Synapse

Monday, May 4, 2009

Synapse is the gap between the axon terminals of one neuron and the dendrite, or cell body, of another. It is at this cleft point that the electrochemical signals of one neuron, coming along its axon length, jumps the gap onto the other neuron's dendrite. The springboard for this signal jump is a chemical substance called neurotransmitter, which makes possible this synapse phenomenon. Synapse also exists between a neuron and a non-neuronal cell, such as those in muscles or glands.

The word synapse was first used at the end of the nineteenth century by the British neurophysiologist Charles Sherrington, who argued, on the basis of his own observations of reflex responses and the studies of the great Spanish anatomist, Ramón y Cajal, that a special form of transmission takes place at the contact between one nerve cell and the next.
Although most synapses connect axons to dendrites, there are also other types of connections, including axon-to-cell-body, axon-to-axon, and dendrite-to-dendrite. Synapses are generally too small to be recognizable using a light microscope. They can only be visualized clearly using an electron microscope.

Synapses send information-containing impulses directionally from a presynaptic neuron to a postsynaptic one. The presynaptic terminal, or synaptic button, is a specialized area within the axon of the presynaptic nerve cell which contains neurotransmitters enclosed in small membrane-bound spheres called synaptic vesicles. These synaptic vesicles are docked at the presynaptic plasma membrane at regions called active zones.

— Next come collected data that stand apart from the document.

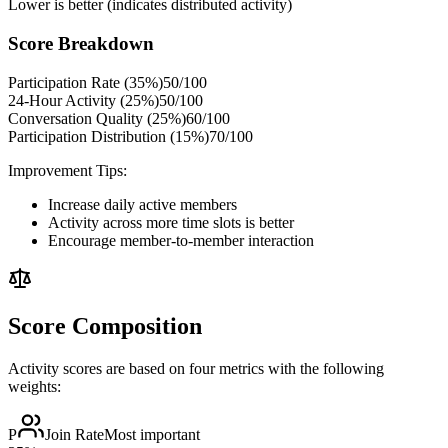
Lower is better (indicates distributed activity)
Score Breakdown
Participation Rate (35%)
50
/100
24-Hour Activity (25%)
50
/100
Conversation Quality (25%)
60
/100
Participation Distribution (15%)
70
/100
Improvement Tips:
Increase daily active members
Activity across more time slots is better
Encourage member-to-member interaction
Score Composition
Activity scores are based on four metrics with the following
weights:
P
Join Rate
Most important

The synaptic process starts with a wave of electrochemical excitation called an action potential which travels along the membrane of the presynaptic cell, until it reaches the synaptic gap. The electrical depolarization of the membrane at the synapse causes channels to open that are permeable to calcium ions.

Calcium ions flow through the presynaptic membrane, rapidly increasing the calcium concentration in the interior. The high calcium concentration activates a set of calcium-sensitive proteins attached to vesicles that contain a neurotransmitter chemical. These proteins change shape, causing the membranes of some docked vesicles to fuse with the membrane of the presynaptic nerve cell, opening the vesicles and dumping their neurotransmitters into the synaptic cleft, the narrow space between the membranes of the pre- and post-synaptic cells.

The neurotransmitter diffuses within the cleft. Some of it escapes, but some of it binds to chemical receptor molecules located on the membrane of the postsynaptic neuron. The binding of neurotransmitter causes the receptor molecule to be activated in some way. Due to thermal shaking, neurotransmitter molecules eventually break loose from the receptors and drift away. The neurotransmitter is either reabsorbed by the presynaptic nerve cell, and then repackaged for future release, or else it is broken down metabolically.